Jessica Giles, Open University Law School
As hopes and resolutions for the New Year remain fresh and strong, the tradition of pilgrimage has much to teach us. As we venture to fulfil the promise that the New Year brings, our 2023 journey is laden with baggage from the global Covid-19 pandemic and the war in Ukraine. The concept and practice of pilgrimage can give us vision, build resilience, and provide us with the courage needed to sustain the hope and fulfil the promise of a better year.
As the world went into lockdown during the pandemic, the undertaking of a pilgrimage, like any trip for that matter, was consigned to the ‘to do list’. This was particularly poignant for travellers from across the globe intending to make their expedition to the village of Oberammergau in Bavaria, Southern Germany. It was there that the 2020 decennial Oberammergau Passion Play had been due to take place.
The Passion Play was first enacted in 1634 as a commitment of faith by the local community in response to prayer in 1633 for the ending of the black death. The villages saw their prayers answered and so committed to perform Christ’s Passion every ten years, commencing in 1634. The forty-second Passional Play was finally performed in Spring and Summer of 2022, having been postponed from 2020. During its four-hundred and eighty-year run only two seasons have been missed and two have been delayed. The play was banned in 1810 by the King of Bavaria, Maximillian I and his minister Maximillian Karl Joseph Franz de Paula Hieronymous de Garnerin de la Thuile, Count von Montgelas, as they enforced secularisation and brought the church under the control of the state. The 1940 season was cancelled due to World War II. The play was delayed once in1920 due to the aftermath of World War I and the Spanish ‘Flu pandemic and again in 2020. It was with renewed understanding of the origins of the villagers’ commitment to the Passion Play, that the pilgrims made their way to Oberammergau in 2022.
The 2022 pilgrims faced a far more complex pilgrimage to Oberammergau than that experienced in recent decades of the play. They underwent something of the disruption felt on other pilgrim routes in Northern Europe that had more recently seen a revival (Bowman et al (2020).

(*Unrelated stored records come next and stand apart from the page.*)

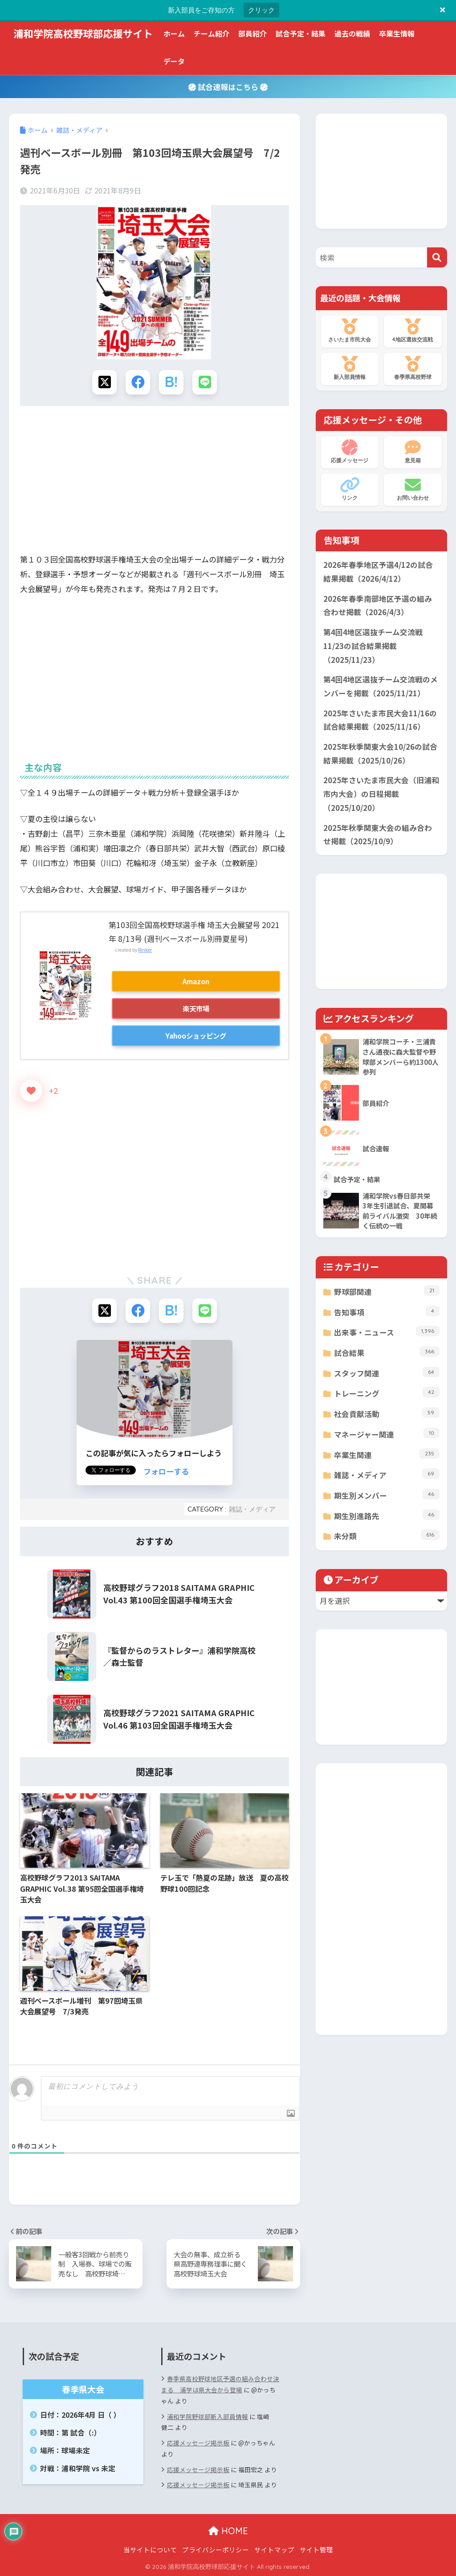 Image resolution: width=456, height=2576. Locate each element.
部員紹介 (252, 33)
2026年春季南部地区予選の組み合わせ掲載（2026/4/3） (377, 605)
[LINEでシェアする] (204, 382)
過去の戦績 (352, 33)
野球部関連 (387, 1291)
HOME (228, 2530)
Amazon (196, 981)
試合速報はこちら (228, 86)
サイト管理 (316, 2549)
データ (174, 61)
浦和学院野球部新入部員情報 (207, 2416)
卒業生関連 (387, 1454)
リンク (349, 489)
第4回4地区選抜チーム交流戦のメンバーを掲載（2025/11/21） (380, 686)
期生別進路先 (387, 1515)
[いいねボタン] (31, 1091)
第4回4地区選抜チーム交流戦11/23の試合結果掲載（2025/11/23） (373, 646)
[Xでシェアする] (104, 382)
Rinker (145, 949)
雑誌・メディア (252, 1509)
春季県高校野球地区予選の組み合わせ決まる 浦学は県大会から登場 (220, 2384)
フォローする (166, 1471)
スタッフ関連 (387, 1373)
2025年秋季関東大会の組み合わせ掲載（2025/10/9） (377, 834)
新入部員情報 (349, 368)
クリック (261, 10)
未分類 (387, 1535)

The period of preparation prior to the start of the physical travelling to Oberammergau was littered with uncertainty as to when the ultimate goal of the pilgrims’ journey was actually going to take place. Initially, Covid-19 isolation prevented any performances occurring for an unknown period. A decision of the Administrative District Office of Garmisch-Partenkirchen of March 19, 2020, prohibited the performance of the Passion Play. As isolation impacted communal religious gatherings, the decade long spiritual journey with its anticipated climax in the five-hour performance of the passion was ultimately extended by two years. Pilgrims waited patiently to enjoy the communality of a shared journey and the spiritual transformation that occurs in watching the 2000-strong cast production. The uncertainty and delay created a new space for self-reflection and contemplation, in anticipation of the spiritual and physical movement towards their goal. A depth of resilience and self-motivation was needed to keep sight of it. Many of the original groups intending to travel together were significantly reduced in number as Covid-19 took its toll. Yet new groups were formed, bringing together strangers for the first time.
Those newly formed groups that did finally make it to Oberammergau had particular reason to visit the Catholic Church in the village where a record of the daily deaths resulting from the black death 400 years earlier are kept. With images of TV headlines on daily Covid-19 pandemic death tolls in mind, this was a place for pilgrims to reflect on the many who were ultimately not able to make the journey. As philia (friendship) and storge (familial love) were joined with more abundant agape (sacrificial love), strangers joined together to re-examine their understanding of God’s grace. Also, to ponder what love for their fellow humans meant. The more comfortable pilgrimage with trusted family and long-held friends had been replaced with travel and communion with strangers.
Yet in all this there was something inexpressibly joyful about arriving in the small village in Southern Bavaria. Our own group of Scots, Bahamians, former missionaries, and those from the South of England not only delighted in each other’s company, but also enjoyed the incredible hospitality of the villagers. Our group was billeted with one of the passion play’s co-authors, Otto Huber, whose walls were littered with photos of generations appearing in the play. One has to be born in the village or to have lived there for 20 years in order to secure a role. Rather like the traditional way of receiving one’s degree results, the allocation of roles is posted on a notice board for villagers to see whether their preference has been accepted by the director.